Is multithreading handled differently in Python and C++?

asked 2020-10-02 02:39:32 -0600

tim-hilt
16 ●1 ●1

Hi there! I recently built a simple OpenCV-application in Python, that uses ORB and a BruteForce-Matcher to compare image-pairs that live in two separate datasets. The code for that was as follows:

def compute_descriptors(path):
    nfeatures = 500
    files = [x for x in path.iterdir() if x.is_file()]
    orb = cv2.ORB_create(nfeatures)
    descs = np.empty((nfeatures, 32, len(files)), dtype=np.uint8)

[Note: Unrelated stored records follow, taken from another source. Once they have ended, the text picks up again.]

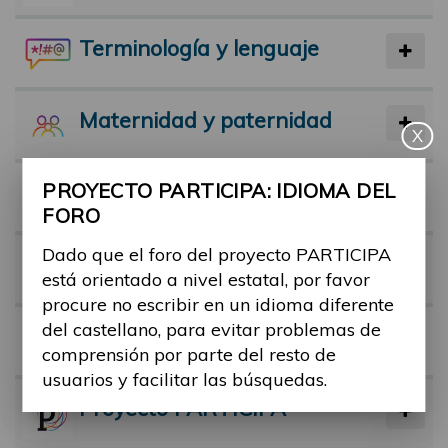
Terminología y lenguaje
Maternidad y paternidad
X
PROYECTO PARTICIPA: IDIOMA DEL
Actividad física y deporte
FORO
Dado que el foro del proyecto PARTICIPA
Facilitadores
está orientado a nivel estatal, por favor
procure no escribir en un idioma diferente
del castellano, para evitar problemas de
Barreras
comprensión por parte del resto de
usuarios y facilitar las búsquedas.
Proyecto PARTICIPA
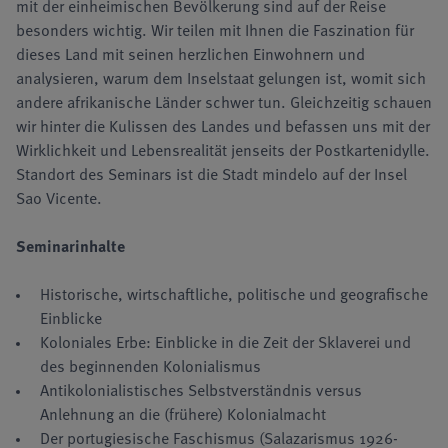
mit der einheimischen Bevölkerung sind auf der Reise
besonders wichtig. Wir teilen mit Ihnen die Faszination für
dieses Land mit seinen herzlichen Einwohnern und
analysieren, warum dem Inselstaat gelungen ist, womit sich
andere afrikanische Länder schwer tun. Gleichzeitig schauen
wir hinter die Kulissen des Landes und befassen uns mit der
Wirklichkeit und Lebensrealität jenseits der Postkartenidylle.
Standort des Seminars ist die Stadt mindelo auf der Insel
Sao Vicente.
Seminarinhalte
Historische, wirtschaftliche, politische und geografische
Einblicke
Koloniales Erbe: Einblicke in die Zeit der Sklaverei und
des beginnenden Kolonialismus
Antikolonialistisches Selbstverständnis versus
Anlehnung an die (frühere) Kolonialmacht
Der portugiesische Faschismus (Salazarismus 1926-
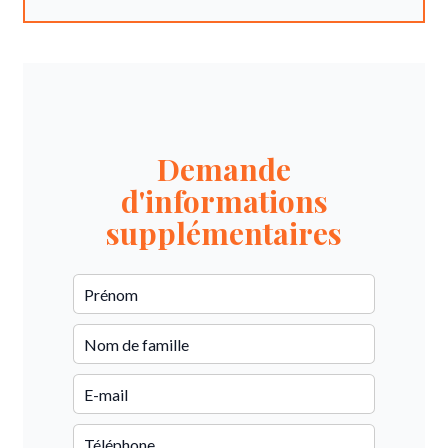
Demande
d'informations
supplémentaires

    for i, file in enumerate(files):
        img = cv2.imread(str(file), 0)
        img = cv2.equalizeHist(img)  # Histogram equalization to bring out more detail
        kpts, desc = orb.detectAndCompute(img, None)
        descs[:,:,i] = desc

query_path = pathlib.Path("/PATH/TO/QUERY-DATASET")
train_path = pathlib.Path("/PATH/TO/TRAIN-DATASET")
query_descriptors = compute_descriptors(query_path)
train_descriptors = compute_descriptors(train_path)

nfeatures = query_descriptors.shape[0]
scores = np.zeros((query_descriptors.shape[-1], train_descriptors.shape[-1]))

matcher = cv2.BFMatcher_create(cv2.NORM_HAMMING)
for i in range(scores.shape[0]):
    for j in range(scores.shape[1]):
        matches = matcher.knnMatch(query_descs[:,:,i], train_descs[:,:,j], k=2)
        good = 0
        # Apply ratio-test
        for m, n in matches:
            if m.distance < threshold * n.distance:
                good += 1
        scores[i,j] = good / nfeatures

The result is a 2d-array of shape (n, m), where n is the count of images in the query-dataset and m is the count of images in the train-dataset. The matching image for the current query-image is chosen by finding the maximum proportion of good features to the total nfeatures.

When i run this code i see two active threads. Looking at the source code for BFMatcher there is batch_distance that calculates the actual distances of two descriptors. Furthermore, there is parallel_for_(https://github.com/opencv/opencv/blob...), which (to my understanding) is able to run the function in parallel, i.e. in multiple threads which would explain the two active threads.

When i ran cv2.getNumThreads() however, i got back 4, even though only 2 were run.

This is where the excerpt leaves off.